During the twentieth century, from the Turks’ massacre of Armenians in 1915 through the Serbians’ slaughter of Bosnian and Albanian Muslims during the 1990s, more than 100 million victims died in mass killings around the world. That was more than five times the nineteenth-century number and more than ten times that of the eighteenth.

In Becoming Evil: How Ordinary People Commit Genocide and Mass Killing, social psychologist James Waller cites two factors in accounting for genocide’s twentieth-century explosion: one has been exponential population growth and the other scarcity of resources. Helpfully, he also develops a theoretical framework for social scientists and others to begin explaining how everyday citizens become involved in mass killing, based on the work of many scholars since World War II. These studies considered such factors as xenophobia and the desire for social dominance; the willingness to obey authority even when causing others physical pain—such as in a military organization; how some groups can create a “culture of cruelty,” in which initially reluctant individuals ultimately commit heinous acts; and, finally, how a perpetrator learns to see his victim as a less-than-human “other,” so that, in some cases, the victim is even blamed for his or her death.

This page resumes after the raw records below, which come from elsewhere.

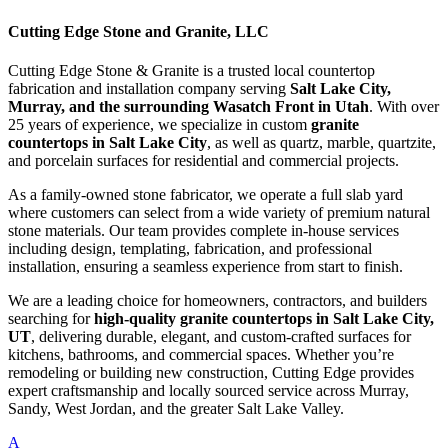
Cutting Edge Stone and Granite, LLC
Cutting Edge Stone & Granite is a trusted local countertop
fabrication and installation company serving
Salt Lake City,
Murray, and the surrounding Wasatch Front in Utah
. With over
25 years of experience, we specialize in custom
granite
countertops in Salt Lake City
, as well as quartz, marble, quartzite,
and porcelain surfaces for residential and commercial projects.
As a family-owned stone fabricator, we operate a full slab yard
where customers can select from a wide variety of premium natural
stone materials. Our team provides complete in-house services
including design, templating, fabrication, and professional
installation, ensuring a seamless experience from start to finish.
We are a leading choice for homeowners, contractors, and builders
searching for
high-quality granite countertops in Salt Lake City,
UT
, delivering durable, elegant, and custom-crafted surfaces for
kitchens, bathrooms, and commercial spaces. Whether you’re
remodeling or building new construction, Cutting Edge provides
expert craftsmanship and locally sourced service across Murray,
Sandy, West Jordan, and the greater Salt Lake Valley.
A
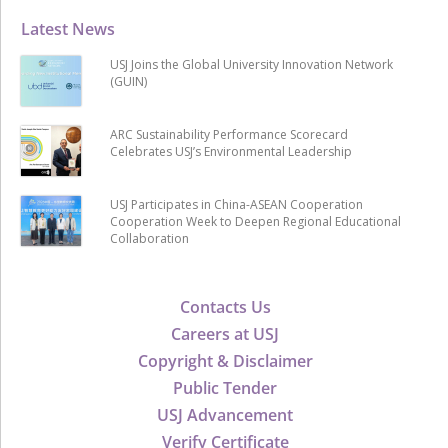
Latest News
USJ Joins the Global University Innovation Network
(GUIN)
ARC Sustainability Performance Scorecard
Celebrates USJ’s Environmental Leadership
USJ Participates in China-ASEAN Cooperation
Cooperation Week to Deepen Regional Educational
Collaboration
Contacts Us
Careers at USJ
Copyright & Disclaimer
Public Tender
USJ Advancement
Verify Certificate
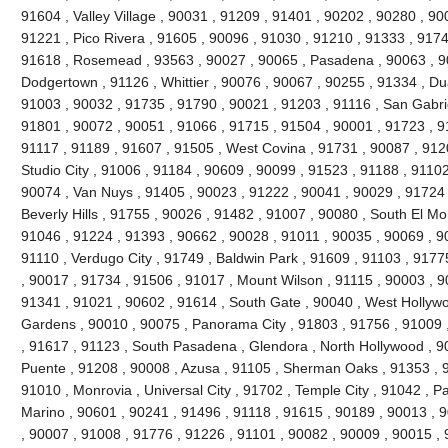
91604 , Valley Village , 90031 , 91209 , 91401 , 90202 , 90280 , 90
91221 , Pico Rivera , 91605 , 90096 , 91030 , 91210 , 91333 , 9174
91618 , Rosemead , 93563 , 90027 , 90065 , Pasadena , 90063 , 90
Dodgertown , 91126 , Whittier , 90076 , 90067 , 90255 , 91334 , Du
91003 , 90032 , 91735 , 91790 , 90021 , 91203 , 91116 , San Gabrie
91801 , 90072 , 90051 , 91066 , 91715 , 91504 , 90001 , 91723 , 9
91117 , 91189 , 91607 , 91505 , West Covina , 91731 , 90087 , 912
Studio City , 91006 , 91184 , 90609 , 90099 , 91523 , 91188 , 91102
90074 , Van Nuys , 91405 , 90023 , 91222 , 90041 , 90029 , 91724 
Beverly Hills , 91755 , 90026 , 91482 , 91007 , 90080 , South El Mo
91046 , 91224 , 91393 , 90662 , 90028 , 91011 , 90035 , 90069 , 9
91110 , Verdugo City , 91749 , Baldwin Park , 91609 , 91103 , 9177
, 90017 , 91734 , 91506 , 91017 , Mount Wilson , 91115 , 90003 , 
91341 , 91021 , 90602 , 91614 , South Gate , 90040 , West Hollywoo
Gardens , 90010 , 90075 , Panorama City , 91803 , 91756 , 91009 
, 91617 , 91123 , South Pasadena , Glendora , North Hollywood , 9
Puente , 91208 , 90008 , Azusa , 91105 , Sherman Oaks , 91353 , 9
91010 , Monrovia , Universal City , 91702 , Temple City , 91042 , Pa
Marino , 90601 , 90241 , 91496 , 91118 , 91615 , 90189 , 90013 , 
, 90007 , 91008 , 91776 , 91226 , 91101 , 90082 , 90009 , 90015 ,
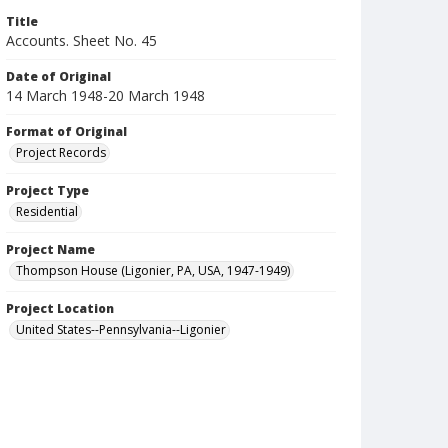
Title
Accounts. Sheet No. 45
Date of Original
14 March 1948-20 March 1948
Format of Original
Project Records
Project Type
Residential
Project Name
Thompson House (Ligonier, PA, USA, 1947-1949)
Project Location
United States--Pennsylvania--Ligonier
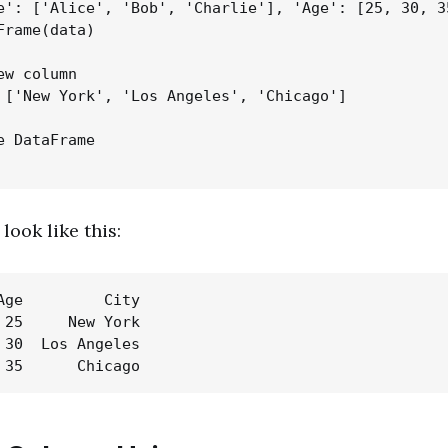
e': ['Alice', 'Bob', 'Charlie'], 'Age': [25, 30, 35
Frame(data)

w column

 ['New York', 'Los Angeles', 'Chicago']

e DataFrame

look like this:
Age         City

 25     New York

 30  Los Angeles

Waller was working on final revisions of the book on September 11, 2001, when about 2,830 defenseless victims died in the terrorist attacks now attributed to Osama bin Laden. “This is an example of terrorism ‘from below,’ that is, violence motivated by grievances against, or ideologies opposed to, an existing state. Generally, however, it is terrorism ‘from above’—state-directed terrorism imposed on its own citizens that is the larger contributor to human suffering.”

Waller writes that the greatest catastrophes occur when the distinctions between war and crime fade; when there is “a dissolution of the boundaries between military and criminal conduct, between civility and barbarity; and when political, social or religious groups embrace collective violence against a defenseless victim group as warfare or, perhaps worse yet, as ‘progress.’ Such acts are human evil writ large.”